另外除了锁,MMKV内部通过维护文件大小,在读写操作之前检查现在的文件大小和内部维护的大小是否匹配,如果不匹配说明发生了多进程的写入。另一方面还维护了一个m_sequence的序列号,当内存发生重整时,会递增这个序列号,一旦自己进程的序列号和文件的序列号不一致,则说明发生了其他进程的重整操作。这两种情况都需要重新加载:

MMKV_IO.cpp:

void MMKV::checkLoadData() {
    ...
    if (m_metaInfo->m_sequence != metaInfo.m_sequence) {
        MMKVInfo("[%s] oldSeq %u, newSeq %u", m_mmapID.c_str(), m_metaInfo->m_sequence, metaInfo.m_sequence);
        SCOPED_LOCK(m_sharedProcessLock);

        clearMemoryCache();
        loadFromFile();
        notifyContentChanged();
    } else if (m_metaInfo->m_crcDigest != metaInfo.m_crcDigest) {
        MMKVDebug("[%s] oldCrc %u, newCrc %u, new actualSize %u", m_mmapID.c_str(), m_metaInfo->m_crcDigest,
                  metaInfo.m_crcDigest, metaInfo.m_actualSize);
        SCOPED_LOCK(m_sharedProcessLock);

        size_t fileSize = m_file->getActualFileSize();
        if (m_file->getFileSize() != fileSize) {
            MMKVInfo("file size has changed [%s] from %zu to %zu", m_mmapID.c_str(), m_file->getFileSize(), fileSize);
            clearMemoryCache();
            loadFromFile();
        } else {
            partialLoadFromFile();
        }
        notifyContentChanged();
    }
}

数据加密

MMKV可以选择使用加密的模式,即将数据加密存储,使用的是AES加密,需要传密钥进去,但是需要自己保存好密钥,在下次初始化时传入进去。
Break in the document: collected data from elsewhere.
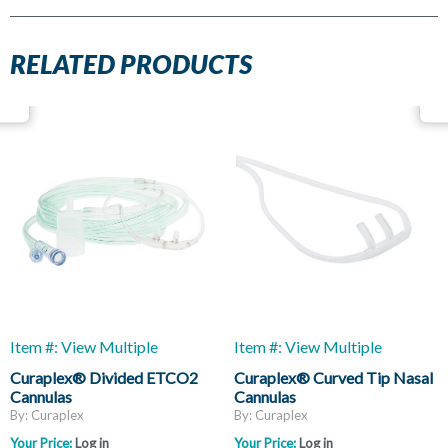
RELATED PRODUCTS
Item #: View Multiple
Item #: View Multiple
Curaplex® Divided ETCO2
Curaplex® Curved Tip Nasal
Cannulas
Cannulas
By: Curaplex
By: Curaplex
Your Price:
Log in
Your Price:
Log in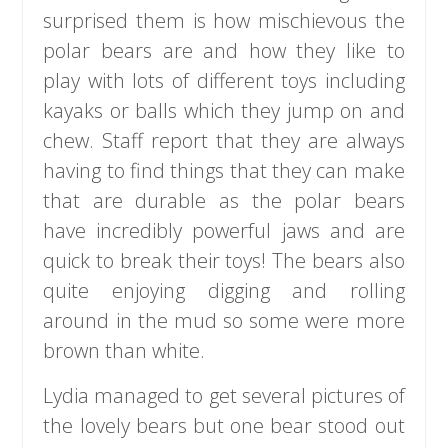
surprised them is how mischievous the
polar bears are and how they like to
play with lots of different toys including
kayaks or balls which they jump on and
chew. Staff report that they are always
having to find things that they can make
that are durable as the polar bears
have incredibly powerful jaws and are
quick to break their toys! The bears also
quite enjoying digging and rolling
around in the mud so some were more
brown than white.
Lydia managed to get several pictures of
the lovely bears but one bear stood out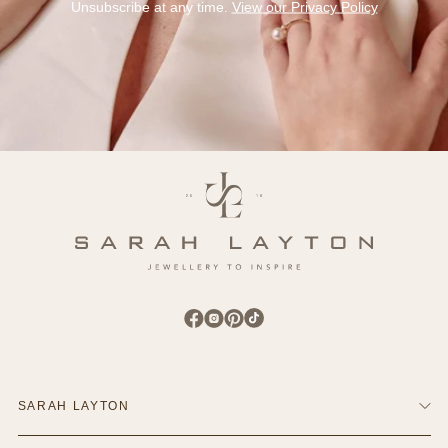
Unsubscribe at any time.
View our Privacy Policy
Find Sarah Layton on Facebook
Find Sarah Layton on Instagram
Find Sarah Layton on Pinterest
Find Sarah Layton on TikTok
SARAH LAYTON
Contact Us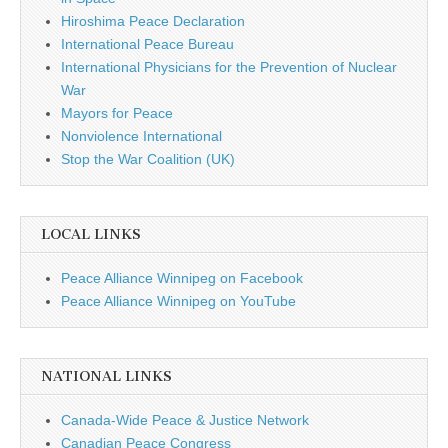
Hiroshima Peace Declaration
International Peace Bureau
International Physicians for the Prevention of Nuclear
War
Mayors for Peace
Nonviolence International
Stop the War Coalition (UK)
LOCAL LINKS
Peace Alliance Winnipeg on Facebook
Peace Alliance Winnipeg on YouTube
NATIONAL LINKS
Canada-Wide Peace & Justice Network
Canadian Peace Congress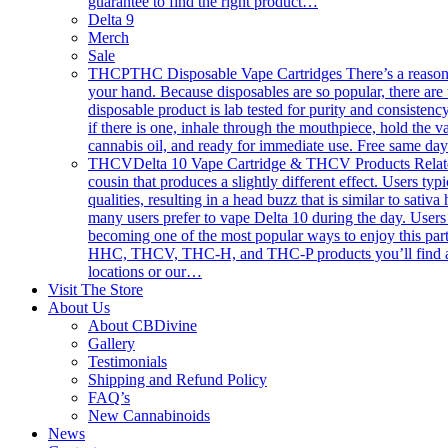
guarantee to find the right product…
Delta 9
Merch
Sale
THCP
THC Disposable Vape Cartridges There’s a reason th
your hand. Because disposables are so popular, there are 
disposable product is lab tested for purity and consistency
if there is one, inhale through the mouthpiece, hold the
cannabis oil, and ready for immediate use. Free same da
THCV
Delta 10 Vape Cartridge & THCV Products Related 
cousin that produces a slightly different effect. Users typ
qualities, resulting in a head buzz that is similar to sativ
many users prefer to vape Delta 10 during the day. Users 
becoming one of the most popular ways to enjoy this part
HHC, THCV, THC-H, and THC-P products you’ll find anywhe
locations or our…
Visit The Store
About Us
About CBDivine
Gallery
Testimonials
Shipping and Refund Policy
FAQ’s
New Cannabinoids
News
MMKV处理的比较灵活,可以变换密钥,或者明文和密文切换。在切换之后,需要重新将数据写入一遍。代码片段如下:

bool MMKV::reKey(const string &cryptKey) {
    ...
    if (m_crypter) {
        if (cryptKey.length() > 0) {
            string oldKey = this->cryptKey();
            if (cryptKey == oldKey) {
                return true;
            } else {
                // change encryption key
                MMKVInfo("reKey with new aes key");
                auto newCrypt = new AESCrypt(cryptKey.data(), cryptKey.length());
                ret = fullWriteback(newCrypt);
                if (ret) {
                    delete m_crypter;
                    m_crypter = newCrypt;
                } else {
                    delete newCrypt;
                }
            }
        } else {
            // decryption to plain text
            MMKVInfo("reKey to no aes key");
            ret = fullWriteback(InvalidCryptPtr);
            if (ret) {
                delete m_crypter;
                m_crypter = nullptr;
                if (!m_dic) {
                    m_dic = new MMKVMap();
                }
            }
        }
    } else {
        if (cryptKey.length() > 0) {
            // transform plain text to encrypted text
            MMKVInfo("reKey to a aes key");
            auto newCrypt = new AESCrypt(cryptKey.data(), cryptKey.length());
            ret = fullWriteback(newCrypt);
            if (ret) {
                m_crypter = newCrypt;
                if (!m_dicCrypt) {
                    m_dicCrypt = new MMKVMapCrypt();
                }
            } else {
                delete newCrypt;
            }
        } else {
            return true;
        }
    }
    // m_dic or m_dicCrypt is not valid after reKey
    if (ret) {
        clearMemoryCache();
    }
    return ret;
}

性能对比

在单进程和多进程的写入和读取性能上,MMKV都是大幅超过了Android传统的SharedPreferences和SQLite。这得益于mmap和增量写入。具体测试结果参考官方:github.com/Tencent/MMK…

总结

MMKV作为一种高性能大量数据的存储组件,对比Android传统的存储方式SharedPreferences和SQLite确实有不少优势。核心是使用mmap内存映射文件,对比传统IO,在性能上有很大优势,并且将读写文件的操作变得和操作内存一样简单。翻看源码,有不少优秀的设计点。比如增量写入,重整内存,通过文件大小校验对多进程操作感知,多进程读写锁等等。但它的缺点是可能造成内存的浪费,因为必须映射内存页的整数倍,如果只存储很少量的数据,则显得大材小用。因此,可以作为一种数据存储的选择方案,在一些需要大量存储数据场景时,替代SharedPreferences。